TASK INPUTS:

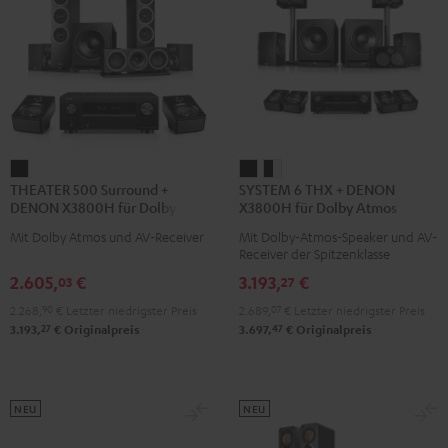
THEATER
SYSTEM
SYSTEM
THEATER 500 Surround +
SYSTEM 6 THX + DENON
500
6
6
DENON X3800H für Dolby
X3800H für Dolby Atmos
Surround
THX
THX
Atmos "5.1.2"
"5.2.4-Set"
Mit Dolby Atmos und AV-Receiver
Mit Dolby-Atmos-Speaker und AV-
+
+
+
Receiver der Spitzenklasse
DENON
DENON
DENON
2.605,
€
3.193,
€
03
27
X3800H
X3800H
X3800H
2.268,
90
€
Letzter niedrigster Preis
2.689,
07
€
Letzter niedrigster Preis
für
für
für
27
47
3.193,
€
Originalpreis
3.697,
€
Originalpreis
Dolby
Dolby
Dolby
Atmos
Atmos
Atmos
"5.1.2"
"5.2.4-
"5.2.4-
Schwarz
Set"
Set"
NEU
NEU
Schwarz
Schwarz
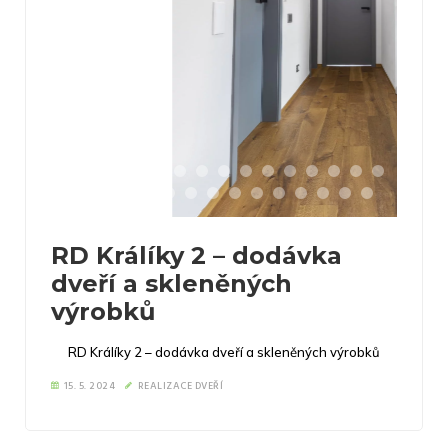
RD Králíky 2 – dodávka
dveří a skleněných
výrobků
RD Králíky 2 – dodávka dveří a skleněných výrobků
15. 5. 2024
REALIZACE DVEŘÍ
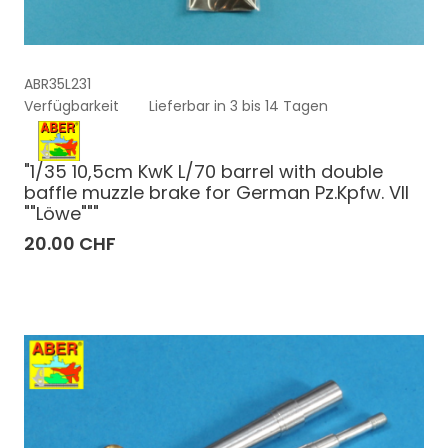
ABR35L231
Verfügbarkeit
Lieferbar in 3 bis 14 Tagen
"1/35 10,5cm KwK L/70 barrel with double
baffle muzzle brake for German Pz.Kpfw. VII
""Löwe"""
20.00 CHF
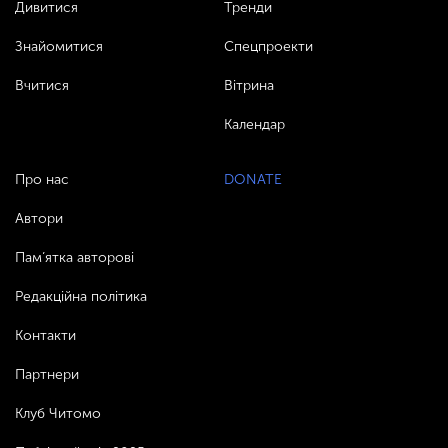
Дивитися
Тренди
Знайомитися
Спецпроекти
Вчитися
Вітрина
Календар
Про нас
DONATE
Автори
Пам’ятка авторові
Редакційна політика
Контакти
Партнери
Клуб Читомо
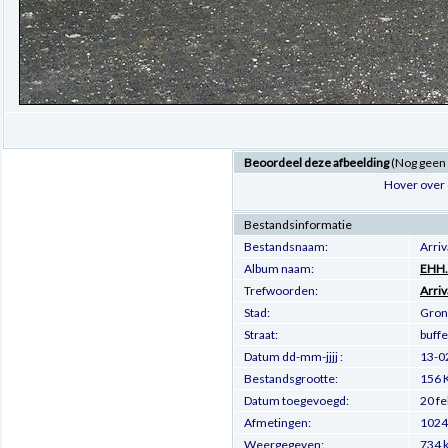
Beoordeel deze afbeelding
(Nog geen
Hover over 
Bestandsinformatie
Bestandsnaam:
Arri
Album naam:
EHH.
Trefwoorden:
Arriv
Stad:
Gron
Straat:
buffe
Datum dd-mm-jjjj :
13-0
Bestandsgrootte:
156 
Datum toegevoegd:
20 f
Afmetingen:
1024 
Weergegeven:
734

ASSIGNMENT: From the material given, work out how many lines hold the string "skleněných"; state that number and nothing further.

TASK RESULT: 2